## WORK INSTRUCTIONS
An exact copy of every entry is needed, without the pictures.

::::::::::

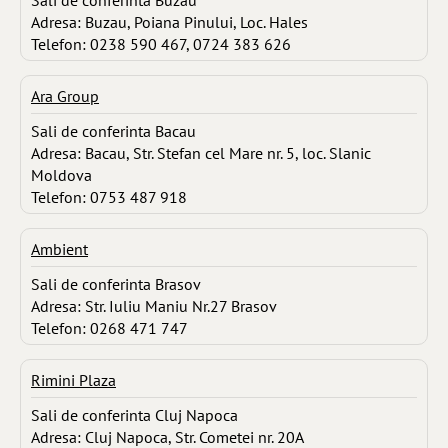
Adresa: Buzau, Poiana Pinului, Loc. Hales
Telefon: 0238 590 467, 0724 383 626
Ara Group
Sali de conferinta Bacau
Adresa: Bacau, Str. Stefan cel Mare nr. 5, loc. Slanic
Moldova
Telefon: 0753 487 918
Ambient
Sali de conferinta Brasov
Adresa: Str. Iuliu Maniu Nr.27 Brasov
Telefon: 0268 471 747
Rimini Plaza
Sali de conferinta Cluj Napoca
Adresa: Cluj Napoca, Str. Cometei nr. 20A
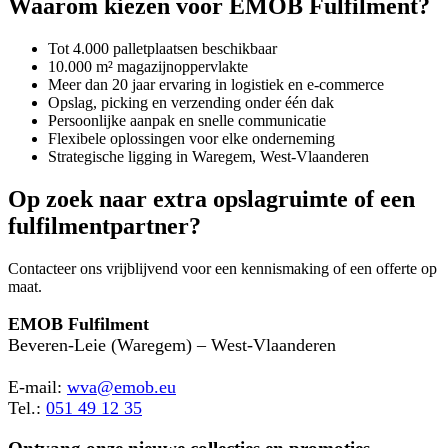
Waarom kiezen voor EMOB Fulfilment?
Tot 4.000 palletplaatsen beschikbaar
10.000 m² magazijnoppervlakte
Meer dan 20 jaar ervaring in logistiek en e-commerce
Opslag, picking en verzending onder één dak
Persoonlijke aanpak en snelle communicatie
Flexibele oplossingen voor elke onderneming
Strategische ligging in Waregem, West-Vlaanderen
Op zoek naar extra opslagruimte of een
fulfilmentpartner?
Contacteer ons vrijblijvend voor een kennismaking of een offerte op
maat.
EMOB Fulfilment
Beveren-Leie (Waregem) – West-Vlaanderen
E-mail:
wva@emob.eu
Tel.:
051 49 12 35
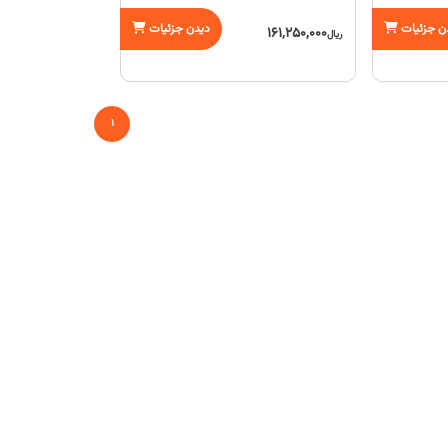
ن جزئیات
دیدن جزئیات
161,250,000
ریال
1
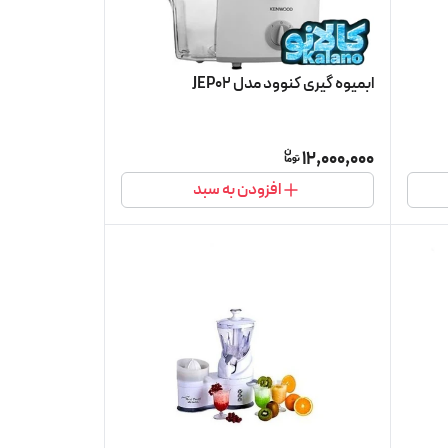
ابمیوه گیری کنوود مدل JEP02
12,000,000
افزودن به سبد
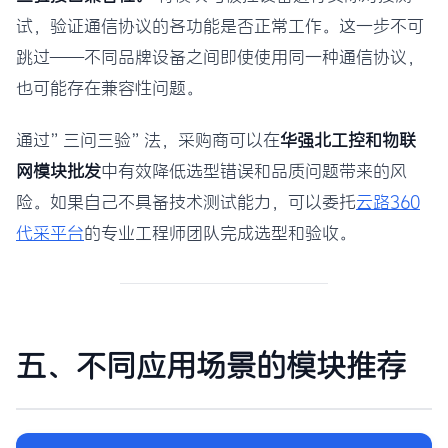
试，验证通信协议的各功能是否正常工作。这一步不可
跳过——不同品牌设备之间即使使用同一种通信协议，
也可能存在兼容性问题。
通过”三问三验”法，采购商可以在
华强北工控和物联
网模块批发
中有效降低选型错误和品质问题带来的风
险。如果自己不具备技术测试能力，可以委托
云路360
代采平台
的专业工程师团队完成选型和验收。
五、不同应用场景的模块推荐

::::::::::

## FINISHED EXERCISE
Adresa: Buzau, Poiana Pinului, Loc. Hales
Telefon: 0238 590 467, 0724 383 626
Ara Group
Sali de conferinta Bacau
Adresa: Bacau, Str. Stefan cel Mare nr. 5, loc. Slanic
Moldova
Telefon: 0753 487 918
Ambient
Sali de conferinta Brasov
Adresa: Str. Iuliu Maniu Nr.27 Brasov
Telefon: 0268 471 747
Rimini Plaza
Sali de conferinta Cluj Napoca
Adresa: Cluj Napoca, Str. Cometei nr. 20A
Waarom kiezen voor EMOB Fulfilment?
Tot 4.000 palletplaatsen beschikbaar
10.000 m² magazijnoppervlakte
Meer dan 20 jaar ervaring in logistiek en e-commerce
Opslag, picking en verzending onder één dak
Persoonlijke aanpak en snelle communicatie
Flexibele oplossingen voor elke onderneming
Strategische ligging in Waregem, West-Vlaanderen
Op zoek naar extra opslagruimte of een
fulfilmentpartner?
Contacteer ons vrijblijvend voor een kennismaking of een offerte op
maat.
EMOB Fulfilment
Beveren-Leie (Waregem) – West-Vlaanderen
E-mail:
wva@emob.eu
Tel.:
051 49 12 35
ن جزئیات
دیدن جزئیات
161,250,000
ریال
1
ابمیوه گیری کنوود مدل JEP02
12,000,000
افزودن به سبد
试，验证通信协议的各功能是否正常工作。这一步不可
跳过——不同品牌设备之间即使使用同一种通信协议，
也可能存在兼容性问题。
通过”三问三验”法，采购商可以在
华强北工控和物联
网模块批发
中有效降低选型错误和品质问题带来的风
险。如果自己不具备技术测试能力，可以委托
云路360
代采平台
的专业工程师团队完成选型和验收。
五、不同应用场景的模块推荐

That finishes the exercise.